Mais là encore, les membres du FOMC vont probablement attendre et voir. Ils comprennent qu’une baisse d’urgence des taux entre les réunions, ou même une réduction plus importante que prévu de 50 points de base en septembre, risque davantage de provoquer la panique que de calmer les marchés, ce qui impliquerait que la Fed partage ou même dépasse leur pessimisme.

Enfin, le président de la Fed, Jay Powell, et ses collègues comprennent que les États-Unis sont en pleine campagne présidentielle. Donald Trump a beau se vanter d’avoir maintenu des taux d’intérêt bas, il va certainement se plaindre que tout ce que fait la Fed pour relancer l’économie est une tentative de manipuler l’élection en faveur de Kamala Harris et des démocrates.

Trump comprend que l’administration actuelle est perçue, à tort ou à raison, comme la maîtresse de l’économie. Plus l’économie et les marchés se porteront mal d’ici novembre, mieux ce sera pour son adversaire.

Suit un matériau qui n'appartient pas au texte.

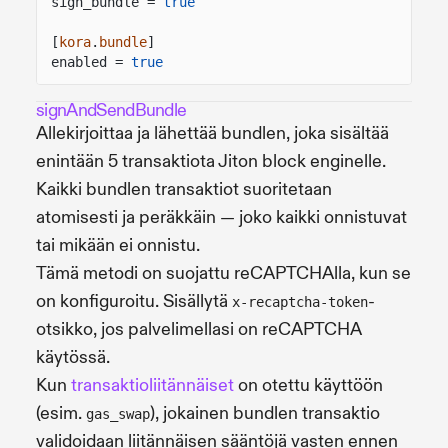
sign_bundle =
true
[
kora
.
bundle
]
enabled =
true
signAndSendBundle
Allekirjoittaa ja lähettää bundlen, joka sisältää
enintään 5 transaktiota Jiton block enginelle.
Kaikki bundlen transaktiot suoritetaan
atomisesti ja peräkkäin — joko kaikki onnistuvat
tai mikään ei onnistu.
Tämä metodi on suojattu reCAPTCHAlla, kun se
on konfiguroitu. Sisällytä
-
x-recaptcha-token
otsikko, jos palvelimellasi on reCAPTCHA
käytössä.
Kun
transaktioliitännäiset
on otettu käyttöön
(esim.
), jokainen bundlen transaktio
gas_swap
validoidaan liitännäisen sääntöjä vasten ennen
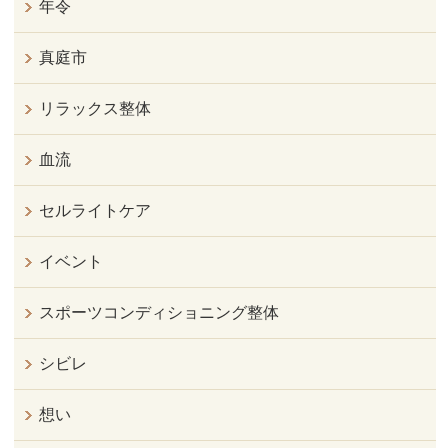
年令
真庭市
リラックス整体
血流
セルライトケア
イベント
スポーツコンディショニング整体
シビレ
想い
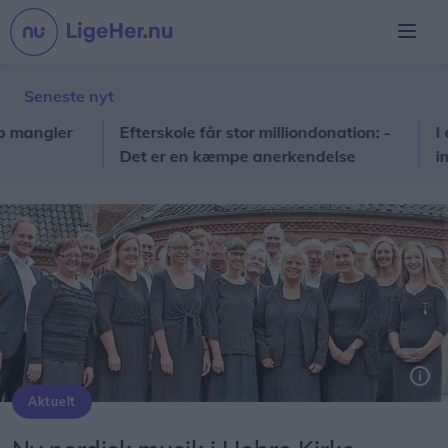
Seneste nyt
ngler
Efterskole får stor milliondonation: -
I al st
Det er en kæmpe anerkendelse
ind i p
Aktuelt
Sct. Peders Koncertkor fra Randers - synger 2. september i Hobro Kirke. Privatfoto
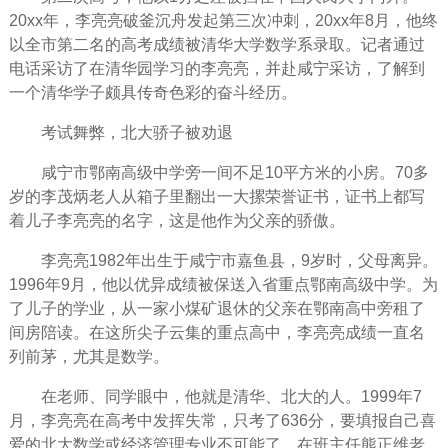
20xx年，李亮亮破釜沉舟发起第三次冲刺，20xx年8月，他终
以全市第二名的高考成绩被清华大学数学系录取。记者通过
电话采访了在清华园
学习
的李亮亮，并赴咸宁采访，了解到
一个清华学子颇具传奇色彩的
奋斗
经历
。
考试舞弊，北大骄子被劝退
咸宁市鄂南高级中学旁一间不足10平方米的小房。70多
岁的李茂炳老人从箱子里翻出一大摞荣誉证书，证书上都写
着儿子李亮亮的名字，这是他作为
父亲
的
骄傲
。
李亮亮1982年出生于咸宁市嘉鱼县，9岁时，
父母
离异。
1996年9月，他以优异成绩被保送入省重点鄂南高级中学。为
了儿子的学业，从一家小煤矿退休的父亲在鄂南
高中
旁租了
间房陪读。在这所尖子云集的重点高中，李亮亮成绩一直名
列前茅，尤其是数学。
在
老师
、同学眼中，他就是清华、北大的人。1999年7
月，李亮亮在高考中发挥失常，只考了636分，要填报自己喜
爱的北大数学或经济
管理
专业不可能了。在班主任熊正维老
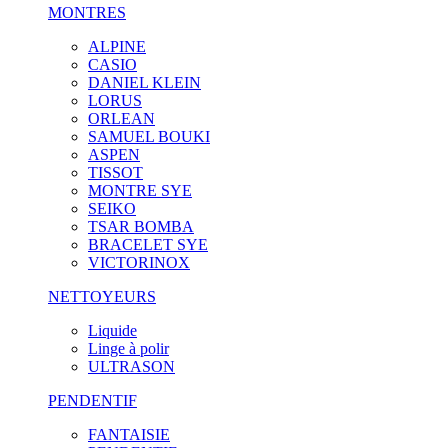
MONTRES
ALPINE
CASIO
DANIEL KLEIN
LORUS
ORLEAN
SAMUEL BOUKI
ASPEN
TISSOT
MONTRE SYE
SEIKO
TSAR BOMBA
BRACELET SYE
VICTORINOX
NETTOYEURS
Liquide
Linge à polir
ULTRASON
PENDENTIF
FANTAISIE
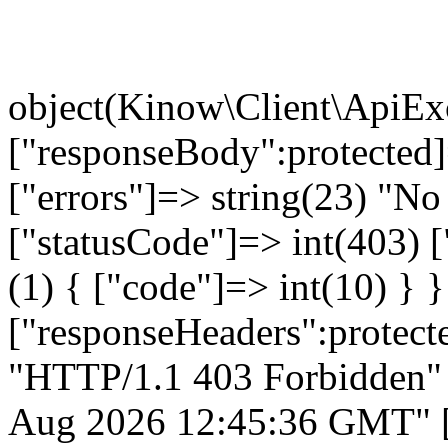
No access to this v
object(Kinow\Client\ApiException)#123 (10) { ["responseBody":protected]=> object(stdClass)#121 (3) { ["errors"]=> string(23) "No access to this video" ["statusCode"]=> int(403) ["data"]=> object(stdClass)#122 (1) { ["code"]=> int(10) } } ["responseHeaders":protected]=> array(7) { [0]=> string(22) "HTTP/1.1 403 Forbidden" ["Date"]=> string(29) "Fri, 07 Aug 2026 12:45:36 GMT" ["Content-Type"]=> string(16) "application/json" ["Transfer-Encoding"]=> string(7) "chunked" ["Connection"]=> string(10) "keep-alive" ["Server"]=> string(6) "Apache" ["Cache-Control"]=> string(17) "no-cache, private" } ["responseObject":protected]=> NULL ["message":protected]=> string(23) "No access to this video" ["string":"Exception":private]=> string(0) "" ["code":protected]=> int(403) ["file":protected]=> string(66) "/var/sftp/bref2020/vendor/kinow-io/kinow-php-sdk/lib/ApiClient.php" ["line":protected]=> int(279) ["trace":"Exception":private]=> array(7) { [0]=> array(6) { ["file"]=> string(70) "/var/sftp/bref2020/vendor/kinow-io/kinow-php-sdk/lib/Api/VideosApi.php" ["line"]=> int(1944) ["function"]=> string(7) "callApi" ["class"]=> string(22) "Kinow\Client\ApiClient" ["type"]=> string(2) "->" ["args"]=> array(7) { [0]=> string(18) "/videos/910/player" [1]=> string(3) "GET" [2]=> array(2) { ["customer_id"]=> bool(false) ["ip_address"]=> string(13) "216.73.216.52" } [3]=> string(0) "" [4]=> array(4) { ["Accept"]=> string(37) "application/vnd.kinowapi.v1.4.58+json" ["Content-Type"]=> string(16) "application/json" ["X-Client-Id"]=> string(32) "acc0267f32e12769a084ed838b29d5e9" ["X-Client-Secret"]=> string(60) "$2y$10$OqH37GFE5WhYwKX/9qEN6uNBbPe2I3xB4ARKeEmv9DavLu01xNQE6" } [5]=> string(39) "\Kinow\Client\Model\PlayerConfiguration" [6]=> string(25) "/videos/{video_id}/player" } } [1]=> array(6) { ["file"]=> string(70) "/var/sftp/bref2020/vendor/kinow-io/kinow-php-sdk/lib/Api/VideosApi.php" ["line"]=> int(1860) ["function"]=> string(26) "getVideoPlayerWithHttpInfo" ["class"]=> string(26) "Kinow\Client\Api\VideosApi" ["type"]=> string(2) "->" ["args"]=> array(4) { [0]=> int(910) [1]=> bool(false) [2]=> NULL [3]=> string(13) "216.73.216.52" } } [2]=> array(6) { ["file"]=> string(62) "/var/sftp/bref2020/include/plugins/p_kinow/genKinowProduct.php" ["line"]=> int(44) ["function"]=> string(14) "getVideoPlayer" ["class"]=> string(26) "Kinow\Client\Api\VideosApi" ["type"]=> string(2) "->" ["args"]=> array(4) { [0]=> int(910) [1]=> bool(false) [2]=> NULL [3]=> string(13) "216.73.216.52" } } [3]=> array(6) { ["file"]=> string(50) "/var/sftp/bref2020/include/base/base.functions.php" ["line"]=> int(2548) ["function"]=> string(11) "__construct" ["class"]=> string(15) "genKinowProduct" ["type"]=> string(2) "->" ["args"]=> array(2) { [0]=> object(genSite)#6 (13) { ["rubrique_id"]=> string(5) "47747" ["lg"]=> string(2) "fr" ["g_url"]=> object(genUrlV2)#8 (24) { ["tabUrl"]=> NULL ["roadSup"]=> array(0) { } ["paramsUrl"]=> array(0) { } ["paramsOrdered"]=> array(0) { } ["topRubId"]=> NULL ["minisite"]=> bool(false) ["paramsAsIndex"]=> array(0) { } ["rubId"]=> string(5) "47747" ["parsedUrl"]=> array(2) { [1]=> string(5) "films" [2]=> string(14) "cadavre-exquis" } ["rootHomeId"]=> string(1) "1" ["builtRoad"]=> array(1) { [47747]=> array(3) { [0]=> array(3) { ["id"]=> string(1) "1" ["titre"]=> string(55) "Brefcinema | Le meilleur du court métrage en streaming" ["url"]=> string(1) "/" } [1]=> array(3) { ["id"]=> string(1) "6" ["titre"]=> string(9) "Les films" ["url"]=> string(7) "/films/" } [2]=> array(3) { ["id"]=> string(5) "47747" ["titre"]=> string(14) "Cadavre exquis" ["url"]=> string(22) "/films/cadavre-exquis/" } } } ["menus"]=> array(5) { ["menu-hide"]=> string(1) "3" ["haut-gauche"]=> string(5) "38495" ["footer-1"]=> string(5) "38499" ["footer-2"]=> string(5) "38503" ["footer-3"]=> string(5) "38507" } ["lg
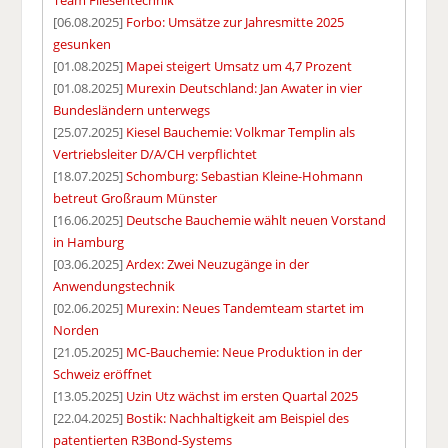
Team Fliesentechnik
[06.08.2025]
Forbo: Umsätze zur Jahresmitte 2025
gesunken
[01.08.2025]
Mapei steigert Umsatz um 4,7 Prozent
[01.08.2025]
Murexin Deutschland: Jan Awater in vier
Bundesländern unterwegs
[25.07.2025]
Kiesel Bauchemie: Volkmar Templin als
Vertriebsleiter D/A/CH verpflichtet
[18.07.2025]
Schomburg: Sebastian Kleine-Hohmann
betreut Großraum Münster
[16.06.2025]
Deutsche Bauchemie wählt neuen Vorstand
in Hamburg
[03.06.2025]
Ardex: Zwei Neuzugänge in der
Anwendungstechnik
[02.06.2025]
Murexin: Neues Tandemteam startet im
Norden
[21.05.2025]
MC-Bauchemie: Neue Produktion in der
Schweiz eröffnet
[13.05.2025]
Uzin Utz wächst im ersten Quartal 2025
[22.04.2025]
Bostik: Nachhaltigkeit am Beispiel des
patentierten R3Bond-Systems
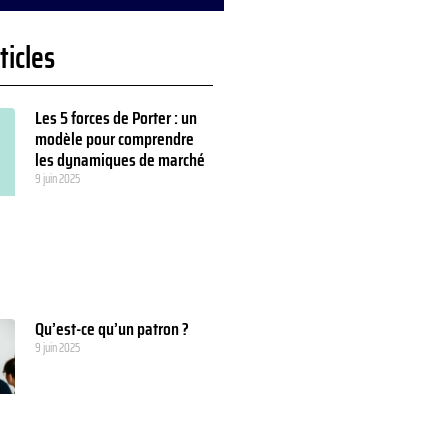
ticles
Les 5 forces de Porter : un
modèle pour comprendre
les dynamiques de marché
9 juin 2025
Qu’est-ce qu’un patron ?
9 juin 2025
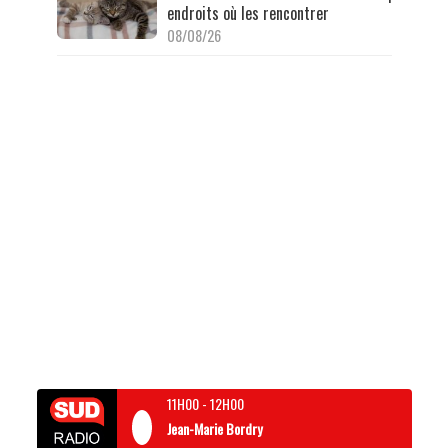
endroits où les rencontrer
08/08/26
11H00
-
12H00
Jean-Marie Bordry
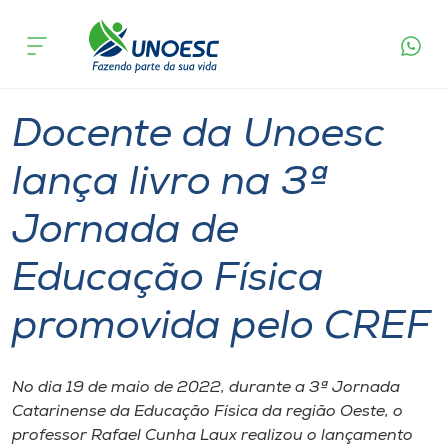
Página
O que
Docente da Unoesc lança livro na 3ª Jornada de
inicial
acontece
Educação Física promovida pelo CREF
Cursos
Graduação
Professor
Chapecó
Onde estamos
Docente da Unoesc
Pesquisa
lança livro na 3ª
Jornada de
Atendimento ao Estudante
Educação Física
Portal de Ensino
promovida pelo CREF
A
Unoesc
No dia 19 de maio de 2022, durante a 3ª Jornada
Catarinense da Educação Física da região Oeste, o
Internacionalização
professor Rafael Cunha Laux realizou o lançamento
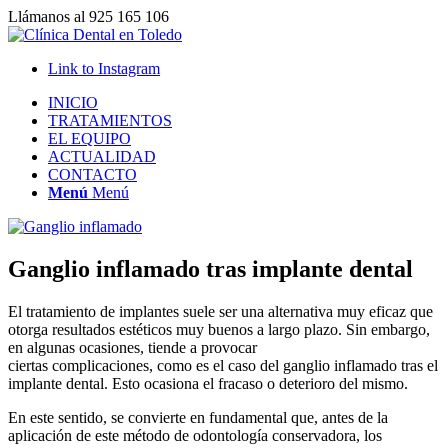
Llámanos al 925 165 106
Link to Instagram
INICIO
TRATAMIENTOS
EL EQUIPO
ACTUALIDAD
CONTACTO
Menú
Menú
Ganglio inflamado tras implante dental
El tratamiento de implantes
suele
ser una alternativa muy eficaz que
otorga resultados estéticos
muy buenos
a largo plazo
. S
in embargo,
en algunas ocasiones, tiende a provocar
ciertas
complicaciones,
como es el caso del ganglio inflamado
tras el
implante
dental. Esto
ocasion
a
el fracaso o deterioro del mismo.
En este sentido, se convierte en
fundamental que
, antes de
la
aplicación de este método de odontología conservadora, los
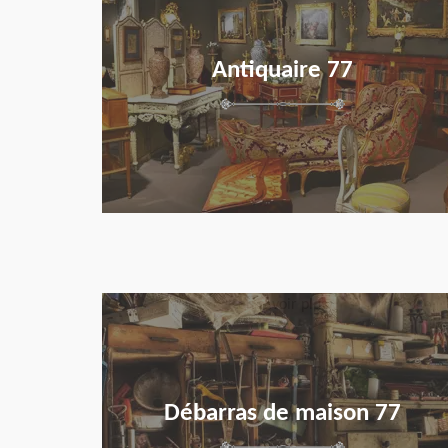
Antiquaire 77
en savoir plus
Débarras de maison 77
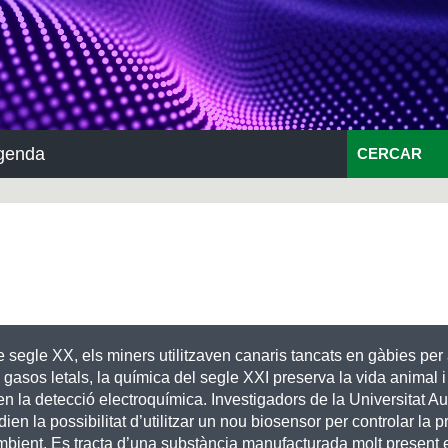
genda
CERCAR
de segle XX, els miners utilitzaven canaris tancats en gàbies per
 gasos letals, la química del segle XXI preserva la vida animal 
n la detecció electroquímica. Investigadors de la Universitat 
ien la possibilitat d’utilitzar un nou biosensor per controlar la 
mbient. Es tracta d’una substància manufacturada molt present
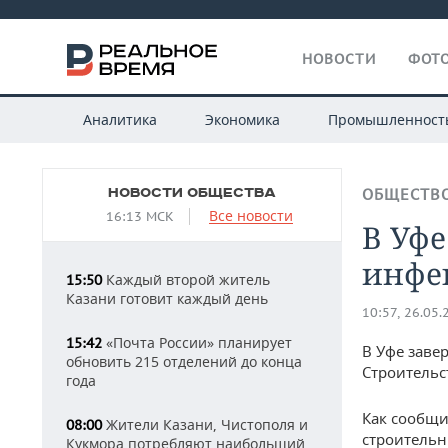
НОВОСТИ
ФОТО
Аналитика
Экономика
Промышленност
НОВОСТИ ОБЩЕСТВА
ОБЩЕСТВ
Все новости
16:13 МСК
В Уфе
инфе
Каждый второй житель
15:50
Казани готовит каждый день
10:57, 26.05.
«Почта России» планирует
15:42
В Уфе заве
обновить 215 отделений до конца
Строительс
года
Как сообщи
Жители Казани, Чистополя и
08:00
строительн
Кукмора потребляют наибольший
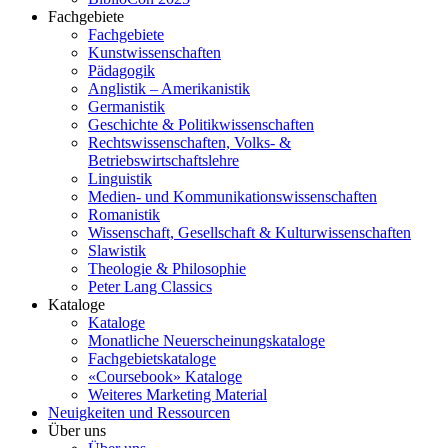
Fachgebiete
Fachgebiete
Kunstwissenschaften
Pädagogik
Anglistik – Amerikanistik
Germanistik
Geschichte & Politikwissenschaften
Rechtswissenschaften, Volks- &
Betriebswirtschaftslehre
Linguistik
Medien- und Kommunikationswissenschaften
Romanistik
Wissenschaft, Gesellschaft & Kulturwissenschaften
Slawistik
Theologie & Philosophie
Peter Lang Classics
Kataloge
Kataloge
Monatliche Neuerscheinungskataloge
Fachgebietskataloge
«Coursebook» Kataloge
Weiteres Marketing Material
Neuigkeiten und Ressourcen
Über uns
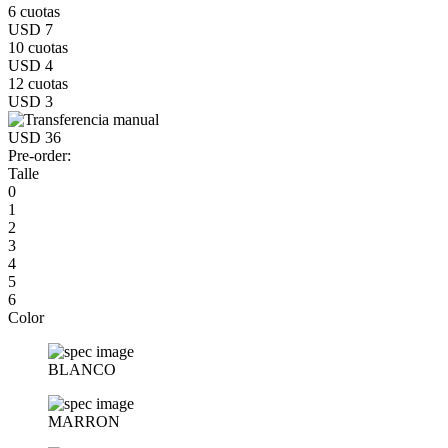
6 cuotas
USD 7
10 cuotas
USD 4
12 cuotas
USD 3
USD 36
Pre-order:
Talle
0
1
2
3
4
5
6
Color
BLANCO
MARRON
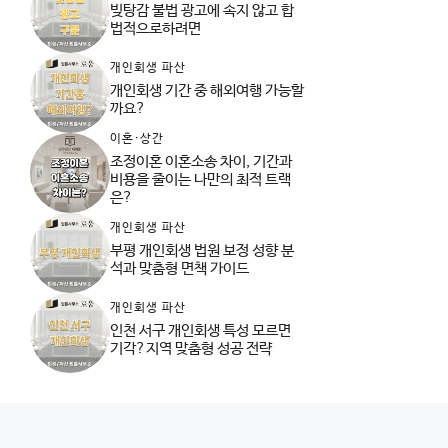
빚탕감 불법 광고에 속지 않고 합
법적으로하려면
개인회생 파산
개인회생 기간 중 해외여행 가능할
까요?
이혼·상간
조정이혼 이혼소송 차이, 기간과
비용을 줄이는 나만의 최적 트랙
은?
개인회생 파산
부평 개인회생 법원 보정 성향 분
석과 맞춤형 면책 가이드
개인회생 파산
인천 서구 개인회생 특성 모르면
기각?지역 맞춤형 성공 전략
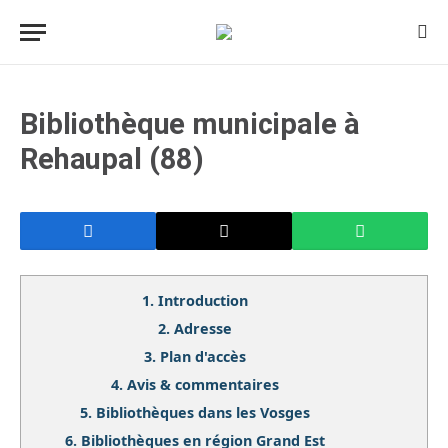
Bibliothèque municipale à
Rehaupal (88)
1.
Introduction
2.
Adresse
3.
Plan d'accès
4.
Avis & commentaires
5.
Bibliothèques dans les Vosges
6.
Bibliothèques en région Grand Est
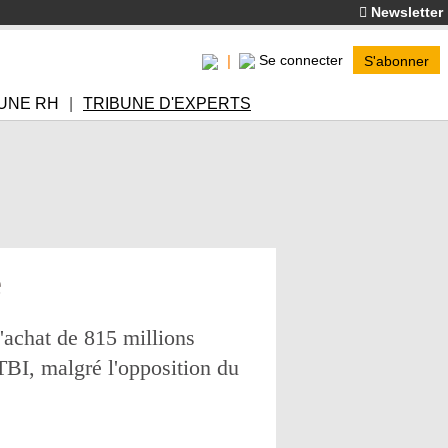
Newsletter
Se connecter
S'abonner
UNE RH
TRIBUNE D'EXPERTS
é
d'achat de 815 millions
 TBI, malgré l'opposition du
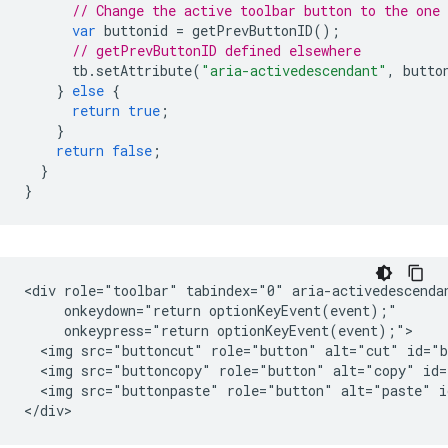
// Change the active toolbar button to the one
var
buttonid
=
getPrevButtonID
();
// getPrevButtonID defined elsewhere
tb
.
setAttribute
(
"aria-activedescendant"
,
butto
}
else
{
return
true
;
}
return
false
;
}
}
<div role="toolbar" tabindex="0" aria-activedescendan
     onkeydown="return optionKeyEvent(event);"

     onkeypress="return optionKeyEvent(event);">

  <img src="buttoncut" role="button" alt="cut" id="b
  <img src="buttoncopy" role="button" alt="copy" id=
  <img src="buttonpaste" role="button" alt="paste" i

La Fed est apolitique. Elle ne répond pas aux pressions des responsables politiques, comme Powell s’est donné beaucoup de mal pour le souligner. Cela dit, l’indépendance de la banque centrale, condition préalable à son apolitique, n’est pas absolue. Pour préserver l’indépendance dont jouit la Fed, il faut éviter d’attirer l’attention et les critiques politiques injustifiées, aujourd’hui comme à l’avenir.

Cela signifie que la Fed devrait agir avec prudence et de manière progressive. Ses prévisions ont conduit les marchés à s’attendre à une baisse des taux d’intérêt de 25 points de base en septembre, suivie peut-être de quelques baisses supplémentaires de 25 points de base après les élections. Il est peu probable que ces attentes soient déçues d’une manière ou d’une autre.

Les historiens pourraient conclure que la Fed de Powell a été trop lente à assouplir sa politique monétaire en réponse à l’affaiblissement de l’économie en 2024, tout comme elle a été trop lente à resserrer sa politique monétaire en réponse à l’inflation fin 2021.

Le temps et les données à venir nous le diront. Ce que nous savons avec certitude, c’est que Powell aura beaucoup d’explications à fournir lorsqu’il montera en selle à Jackson Hole pour le rassemblement annuel de la Fed de Kansas City dans quelques semaines.